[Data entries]

+ + + + + + +

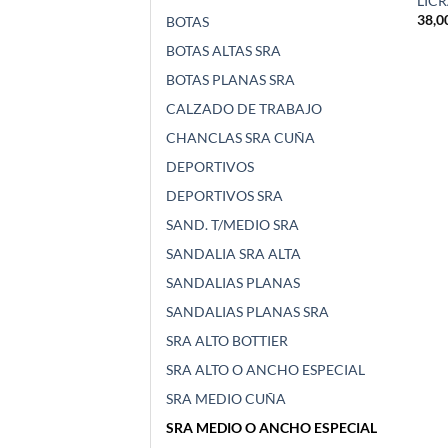
LICR
38,0
BOTAS
BOTAS ALTAS SRA
BOTAS PLANAS SRA
CALZADO DE TRABAJO
CHANCLAS SRA CUÑA
DEPORTIVOS
DEPORTIVOS SRA
SAND. T/MEDIO SRA
SANDALIA SRA ALTA
SANDALIAS PLANAS
SANDALIAS PLANAS SRA
SRA ALTO BOTTIER
SRA ALTO O ANCHO ESPECIAL
SRA MEDIO CUÑA
SRA MEDIO O ANCHO ESPECIAL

+ + + + + + +

Task to complete -
Only the lines from the one containing "SRA ALTO O ANCHO ESPECIAL" through the end of the entries above belong in the answer; repeat them exactly.

Answer section -
SRA ALTO O ANCHO ESPECIAL
SRA MEDIO CUÑA
SRA MEDIO O ANCHO ESPECIAL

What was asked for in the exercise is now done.